Vistos los artículos 281 y siguientes del Código de Comercio: 10, 93, 99, 107, 108 y 141 del Texto Refundido de la Ley de Sociedades Anónimas; 63 y 126 del Reglamento del Registro Mercantil; y Resoluciones de 8 de febrero de 1975, 31 de marzo de 1979, 9 de junio de 1986, 28 de febrero de 1991, 14 y 15 de octubre de 1992 y 7 de febrero de 1996.

  1. La primera cuestión que en el presente recurso se plantea -la admisibilidad de una cláusula estatutaria en ía que se establece que a los efectos de la constitución de la Junta General LIniversal 'se computará como presente el capital representado en virtud de poder especial y escrito en el que se consignen precisa y concretamente los asuntos sometidos a debate'- es idéntica a la que fue objeto de la Resolución de 7 de febrero de 1996, en la que se distingue entre el derecho de asistencia (y subsiguientemente, de los de deliberación y voto) en Junta General ordinaria o extraordinaria, y la previa decisión individual de cada socio de tener por constituida la Junta cuando es universal, con la fijación del orden del día correspondiente, de manera que, a la vista de las especiales características de la Junta Universal (en la que basta la oposición o el silencio de un solo socio para que aquélla no pueda tenerse por válidamente constituida), resulta evidente que la cláusula debatida no puede verse como el establecimiento de restricciones estatutarias a la adopción por medio de representante de la decisión individual de cada socio sobre la oportunidad de tener por válidamente constituida Junta Universal, sino, a la inversa, como el señalamiento de requisitos cuyo cumplimiento impedirá al socio representado desconocer lo hecho en su nombre por el representante; esto es, el establecimiento de cautelas cuya observancia garantiza la validez de la Junta Universal así constituida, de forma que, así entendida la cláusula debatida, ninguna relación puede establecerse con el artículo 108 de la Ley de Sociedades Anónimas.

  2. En segundo lugar es necesario decidir acerca de una cláusula estatutaria que atribuye el carácter de apoderamiento a cualquier delegación que en seno del consejo pueda realizarse.

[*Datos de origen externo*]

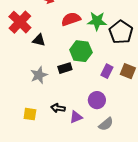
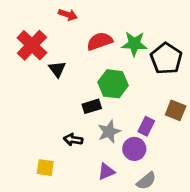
black triangle: (39, 40) -> (57, 69), turned 40
purple rectangle: (107, 71) -> (146, 126), moved
gray star: (39, 75) -> (109, 132), moved
black arrow: (58, 108) -> (73, 140), moved

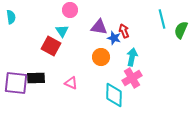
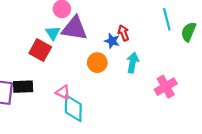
purple triangle: (99, 27) -> (74, 28), moved, size x1.4
pink cross: (132, 78) -> (166, 87), moved
cyan diamond: (114, 95) -> (73, 108), moved

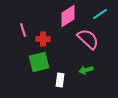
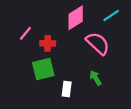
pink line: (23, 30) -> (25, 33), turned 56
green arrow: (86, 70) -> (96, 78), turned 72

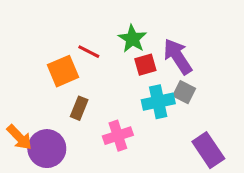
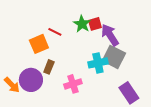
red square: (145, 65) -> (95, 24), moved
gray square: (184, 92) -> (114, 57), size x1.6
purple circle: (47, 149) -> (31, 80), moved

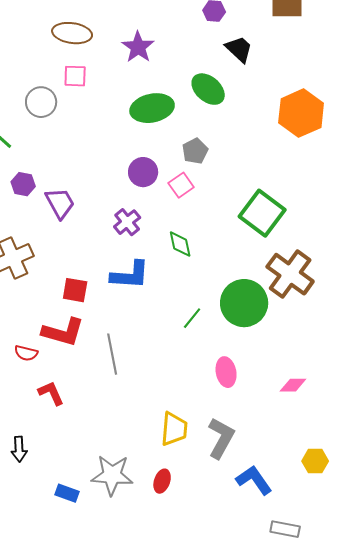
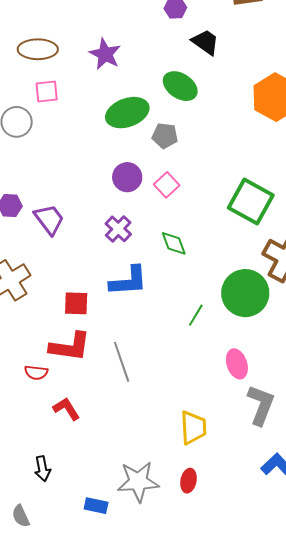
gray pentagon: (195, 151) -> (165, 136), moved, turned -30
gray L-shape: (221, 438) -> (261, 405), moved

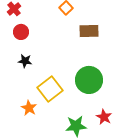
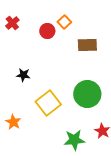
red circle: (21, 32) -> (47, 31), moved
orange star: (29, 108) -> (13, 122), moved

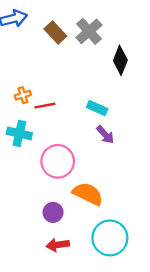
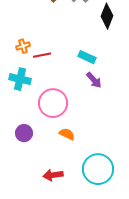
orange semicircle: (88, 194) -> (67, 134), moved, size x0.6
purple circle: (53, 212) -> (24, 133), moved

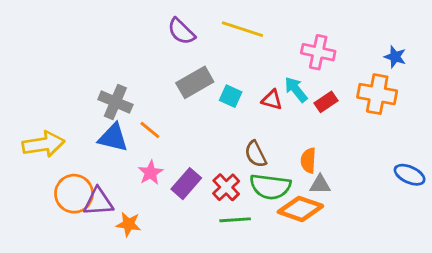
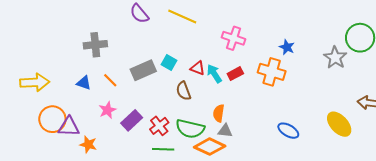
gray rectangle: (195, 82) -> (143, 70), moved
cyan arrow: (296, 90) -> (214, 74), moved
gray cross: (115, 102) -> (95, 45), moved, turned -35
blue triangle: (113, 138) -> (84, 83), size x0.7
brown semicircle: (256, 154) -> (184, 91), moved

El artículo 141 de la Ley de Sociedades Anónimas establece que salvo que los estatutos dispongan otra cosa, el Consejo de Administración puede bien designar de su seno una comisión ejecutiva o un consejero delegado, que ostentarán la condición de representantes orgánicos de la sociedad, bien conferir apoderamientos a cualesquiera otras personas, que, en su condición de representantes voluntarios de la sociedad, quedarán sujetos al régimen de los artículos 281 y concordantes del Código de Comercio. Las patentes diferencias de régimen jurídico entre la representación legal (que corresponderá al Consejero Delegado) y la voluntaria (vid. Resoluciones de 8 de febrero de 1975, 31 de marzo de 1979, 9 de junio de 1986, 28 de febrero de 1991), la competencia exclusiva del órgano de representación para el otorgamiento de poderes (art. 129 de la Ley de Sociedades Anónimas), la ambigüedad, confusión y dificultades tanto para la propia sociedad como para los terceros que con ella contratan, a que puede dar lugar el hecho de que el solo nombramiento como consejero-delegado implique por disposición estatutaria el conferimiento de un poder (piénsese, por ejemplo, en la definición del ámbito del poder; la necesidad o no de revocar el poder implícito en el nombramiento de consejero-delegado cuando se cesa en este cargo, etc.); la conveniencia de no menoscabar las propias facultades del Consejo para acordar la delegación de facultades en favor de alguno de sus miembros (lo que se producirá si tal delegación llevase implícito, por determinación estatutaria, el conferimiento de un poder), en conjunción con las exigencias de claridad y precisión en la normativa rectora de la sociedad, en función de su trascendencia erga ornnes, obligan a rechazar la inscripción de la cláusula estatutaria debatida, sin perjuicio de los singulares apoderamientos que el órgano de administración pueda conferir a alguno de sus miembros.

En consecuencia, esta Dirección General ha acordado estimar el recurso respecto al primero de los defectos consignados en la nota de calificación y confirmar, respecto al segundo, la nota y decisión del Registrador.

Madrid, 5 de marzo de 1997.-El Director general, Fdo.: Luis María Cabello de los Cobos y Mancha.-Sr. Registrador Mercantil de Madrid número XI.